O último 13 de Maio, data da abolição da escravatura no Brasil, não foi lembrado com as festas dos anos anteriores porque coincidiu com a visita do papa Bento XVI. A população e os meios de comunicação estavam voltados para a visita do pontífice, acontecimento que se sobrepôs à abolição, que no Brasil se deu tardiamente e até hoje não se consolidou, pois permanecem as injustiças sociais e delas os negros têm sido as maiores vítimas. No mais, a escravatura é mais um fato ignominioso que nos envergonha do que a data da abolição uma festa por uma conquista obtida ou uma injustiça corrigida. Mas coube ao arcebispo de Aparecida, dom Raymundo Damasceno Assis, ao saudar o papa Bento XVI, relembrar a abolição ao lançar um apelo pela igualdade racial, relacionando a luta dos negros com a devoção a Nossa Senhora Aparecida.
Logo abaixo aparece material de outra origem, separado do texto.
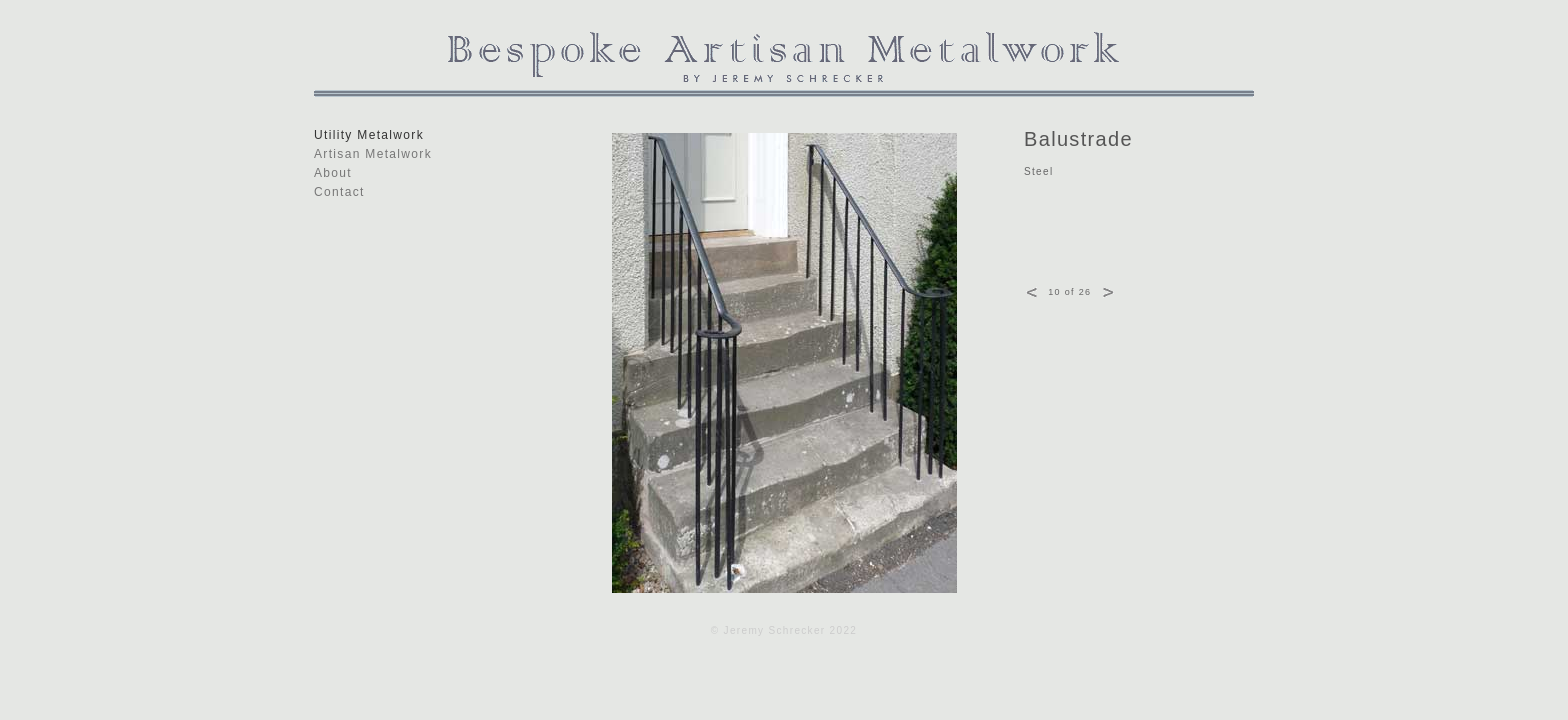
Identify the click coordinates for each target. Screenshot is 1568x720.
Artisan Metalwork (373, 154)
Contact (339, 192)
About (333, 173)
Dom Raymundo relembrou a data como ?o início simbólico do processo de construção de uma sociedade em que a dignidade da pessoa humana se deve fazer respeitada e garantida por lei?. A cor negra da imagem de Nossa Senhora retirada das águas do Rio Parnaíba, enegrecida pelo tempo e pelas condições em que se encontrava, foi o gancho feliz para a abordagem do tema. Disse o arcebispo que a cor da imagem ?não é, por certo, desprovida de significado. A devoção à Virgem Aparecida constitui, assim, importante fator de integração das divergentes etnias no Brasil?.
Usou de uma coincidência feliz para relembrar uma data que tem sido comemorada pela comunidade negra e, menos significativamente, pela branca ou de outros matizes. Mas tem sido encarada como uma conquista, quando nos parece que deveria ser ressaltado o fato de que marca uma vergonha. Vergonha que viveram outros países ocidentais, mas que o nosso foi o último a oficialmente dela se descartar. O ato de abolição da princesa Isabel de qualquer forma foi um avanço. Mas um avanço no rumo do arrependimento e não do perdão à ignomínia da qual o nosso país e tantos, na mesma época, eram culpados. Recentemente, deram maior densidade ao ato da filha de dom Pedro II, ao descobrirem que ela há muito vinha desejando a abolição e que a lei libertadora que assinou não foi um ato político ocasional, mas uma decisão pensada e pesada, pois lhe valeria não poucos inimigos entre os senhores de escravos. E mudanças substanciais na nossa economia, por alterar de uma hora para outra as fontes de mão-de-obra. Abriram-se as portas para a imigração, sem abri-las para o trabalho remunerado dos ex-escravos, lançados à liberdade sem instrução, sem terras, sem capital e ainda sofrendo humilhante preconceito.
Tal situação ainda perdura em um nível insuportável, embora já se vejam alguns descendentes de escravos ganhando, a duras penas, posições de mais relevância nos nossos meios econômicos, políticos e sociais. Mas não podemos nos esquecer que a escravidão no trabalho ainda perdura e freqüentemente é denunciada às autoridades. Isso para não falar nas relações de trabalho que se assemelham à escravatura quando não dão aos trabalhadores as garantias legais e os benefícios sociais que são outorgados por nossa legislação aos signatários de contratos formais de trabalho.
A intervenção do arcebispo metropolitano de Aparecida, dom Raymundo Damasceno Assis, foi referência a uma luta que não conflita nem com o papel evangelizador conservador ditado pelo papa nem com anseios dos católicos mais progressistas. Uma luta em que católicos conservadores e progressistas podem e devem desenvolver lado a lado e com o mesmo fervor.